Your objective:
Write out again, exactly as they appear, the lines from the start of the data below through the line with "Предназначен для холодной резки металла."; no pictures.

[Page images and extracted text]
────────
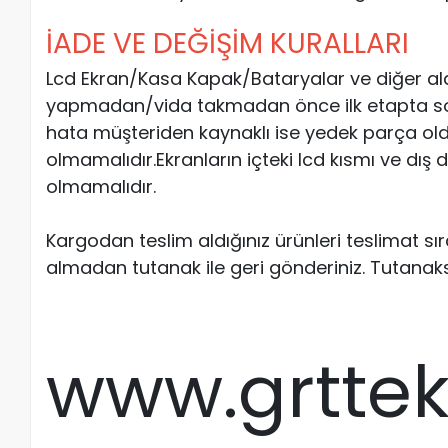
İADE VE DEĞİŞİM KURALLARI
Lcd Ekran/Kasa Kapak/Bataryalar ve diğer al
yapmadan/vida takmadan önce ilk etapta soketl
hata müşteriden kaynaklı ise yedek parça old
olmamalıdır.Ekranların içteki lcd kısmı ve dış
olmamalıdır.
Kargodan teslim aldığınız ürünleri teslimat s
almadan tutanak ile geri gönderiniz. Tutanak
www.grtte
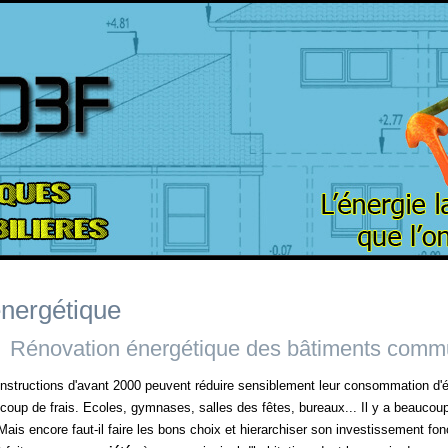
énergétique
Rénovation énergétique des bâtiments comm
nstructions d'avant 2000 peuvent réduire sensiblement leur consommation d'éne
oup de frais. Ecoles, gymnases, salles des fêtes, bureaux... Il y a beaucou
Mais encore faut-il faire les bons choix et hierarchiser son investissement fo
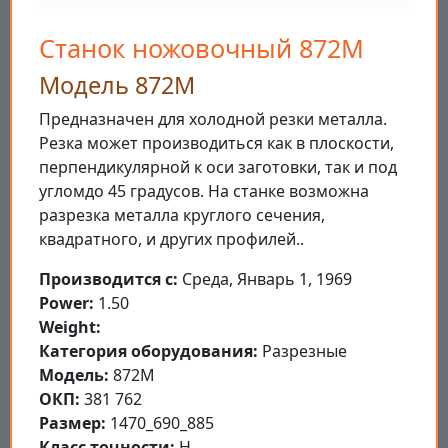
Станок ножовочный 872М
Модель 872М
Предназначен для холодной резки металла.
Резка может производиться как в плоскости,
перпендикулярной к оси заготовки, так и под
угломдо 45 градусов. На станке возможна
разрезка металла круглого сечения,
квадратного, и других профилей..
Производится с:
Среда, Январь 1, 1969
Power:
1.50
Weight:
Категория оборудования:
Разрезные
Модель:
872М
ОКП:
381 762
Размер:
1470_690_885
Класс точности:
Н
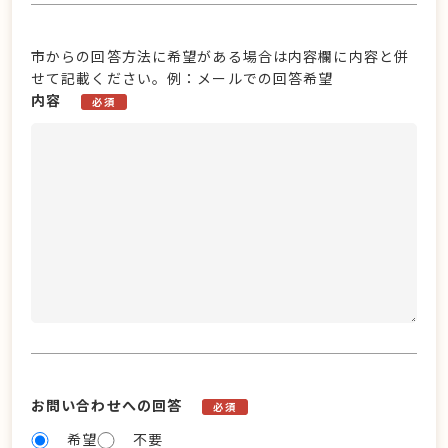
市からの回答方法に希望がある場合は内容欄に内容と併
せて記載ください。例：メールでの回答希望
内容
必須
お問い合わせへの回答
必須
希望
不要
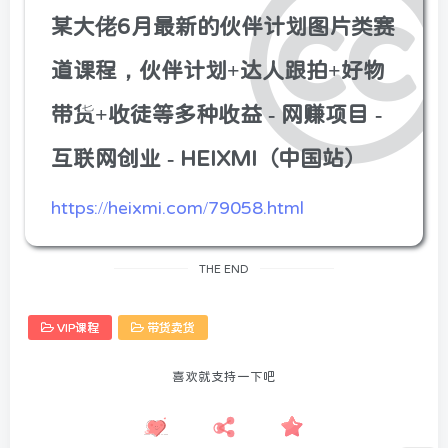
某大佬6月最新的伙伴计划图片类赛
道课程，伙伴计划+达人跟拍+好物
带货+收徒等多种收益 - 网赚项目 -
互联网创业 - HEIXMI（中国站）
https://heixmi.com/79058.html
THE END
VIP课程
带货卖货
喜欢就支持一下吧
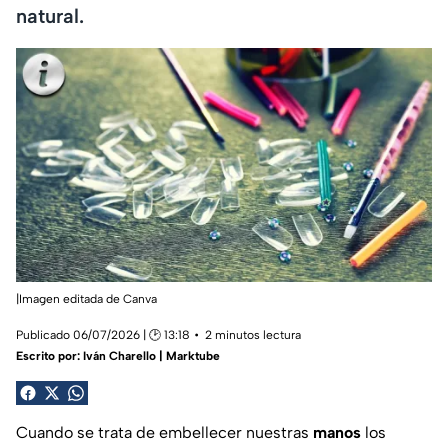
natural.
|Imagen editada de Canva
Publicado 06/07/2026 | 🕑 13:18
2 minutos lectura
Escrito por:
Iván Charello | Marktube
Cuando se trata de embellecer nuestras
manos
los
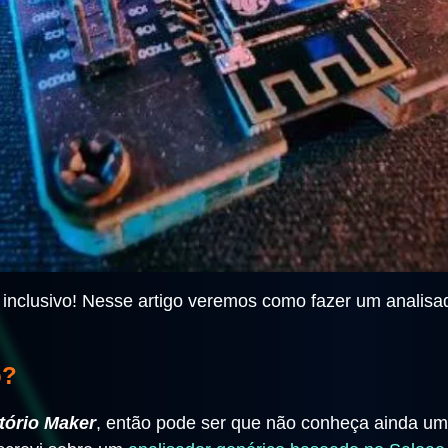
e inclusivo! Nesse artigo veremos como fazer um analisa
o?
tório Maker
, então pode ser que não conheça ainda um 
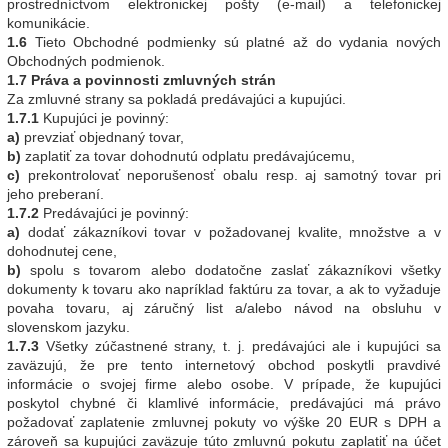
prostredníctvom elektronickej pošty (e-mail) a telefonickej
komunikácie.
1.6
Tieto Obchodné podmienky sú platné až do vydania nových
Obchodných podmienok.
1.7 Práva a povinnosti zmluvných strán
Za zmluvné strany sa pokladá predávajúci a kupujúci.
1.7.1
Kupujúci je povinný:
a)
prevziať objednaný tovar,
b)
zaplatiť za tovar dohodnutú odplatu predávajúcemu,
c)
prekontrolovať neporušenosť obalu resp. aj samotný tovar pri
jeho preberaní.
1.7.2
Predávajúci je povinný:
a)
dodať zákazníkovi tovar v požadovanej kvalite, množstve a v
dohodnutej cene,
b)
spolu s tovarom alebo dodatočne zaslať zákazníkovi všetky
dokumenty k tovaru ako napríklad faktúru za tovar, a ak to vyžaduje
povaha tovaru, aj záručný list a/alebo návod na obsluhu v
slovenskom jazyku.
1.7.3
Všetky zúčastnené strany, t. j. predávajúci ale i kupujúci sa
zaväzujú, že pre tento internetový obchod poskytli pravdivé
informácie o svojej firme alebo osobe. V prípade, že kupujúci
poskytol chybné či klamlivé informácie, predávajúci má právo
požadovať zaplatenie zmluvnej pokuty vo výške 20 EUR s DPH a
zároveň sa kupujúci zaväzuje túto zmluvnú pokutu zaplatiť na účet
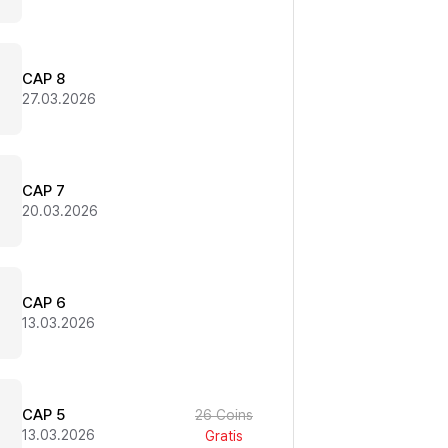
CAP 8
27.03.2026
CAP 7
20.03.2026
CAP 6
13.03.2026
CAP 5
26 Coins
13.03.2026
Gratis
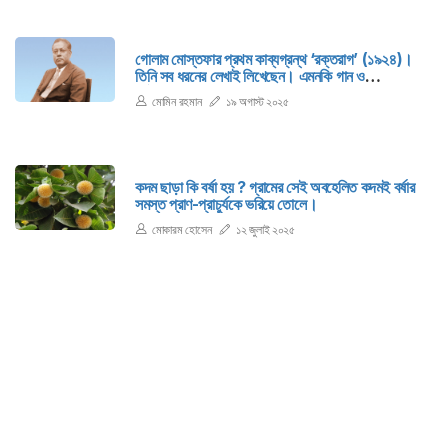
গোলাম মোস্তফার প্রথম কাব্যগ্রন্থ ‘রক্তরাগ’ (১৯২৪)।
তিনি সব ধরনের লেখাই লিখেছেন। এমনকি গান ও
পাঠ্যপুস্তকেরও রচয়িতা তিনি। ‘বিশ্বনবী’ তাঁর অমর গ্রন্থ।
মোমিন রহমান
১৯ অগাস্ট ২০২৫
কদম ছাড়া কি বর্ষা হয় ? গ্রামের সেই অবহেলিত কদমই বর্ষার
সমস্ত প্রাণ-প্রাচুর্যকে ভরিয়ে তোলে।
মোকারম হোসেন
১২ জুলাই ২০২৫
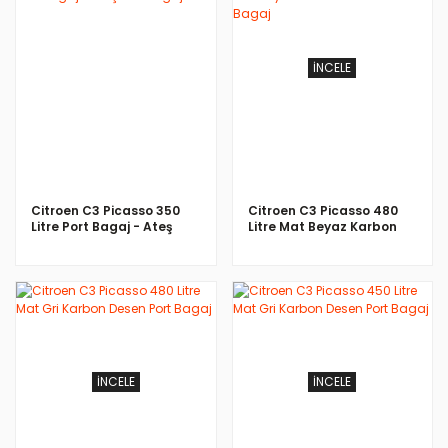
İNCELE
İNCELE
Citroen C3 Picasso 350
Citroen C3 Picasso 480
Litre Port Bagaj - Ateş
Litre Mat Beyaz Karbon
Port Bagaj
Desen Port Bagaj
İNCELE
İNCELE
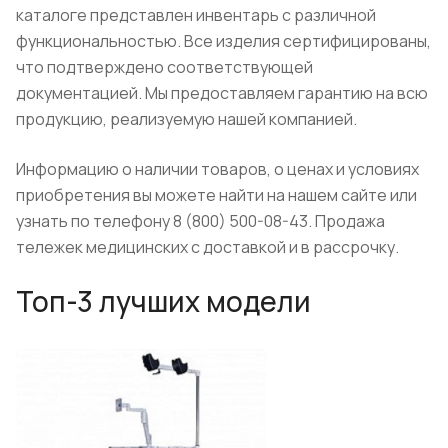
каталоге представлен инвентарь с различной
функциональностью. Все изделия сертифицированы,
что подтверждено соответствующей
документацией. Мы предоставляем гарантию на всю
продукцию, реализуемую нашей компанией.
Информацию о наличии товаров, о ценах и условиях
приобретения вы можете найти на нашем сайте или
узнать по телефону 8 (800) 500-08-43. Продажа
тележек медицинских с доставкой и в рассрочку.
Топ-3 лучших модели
────────
Finished task:
İADE VE DEĞİŞİM KURALLARI
Lcd Ekran/Kasa Kapak/Bataryalar ve diğer al
yapmadan/vida takmadan önce ilk etapta soketl
hata müşteriden kaynaklı ise yedek parça old
olmamalıdır.Ekranların içteki lcd kısmı ve dış
olmamalıdır.
Kargodan teslim aldığınız ürünleri teslimat s
almadan tutanak ile geri gönderiniz. Tutanak
www.grtte
énergétique
Rénovation énergétique des bâtiments comm
nstructions d'avant 2000 peuvent réduire sensiblement leur consommation d'éne
oup de frais. Ecoles, gymnases, salles des fêtes, bureaux... Il y a beaucou
Mais encore faut-il faire les bons choix et hierarchiser son investissement fo
Станок ножовочный 872М
Модель 872М
Предназначен для холодной резки металла.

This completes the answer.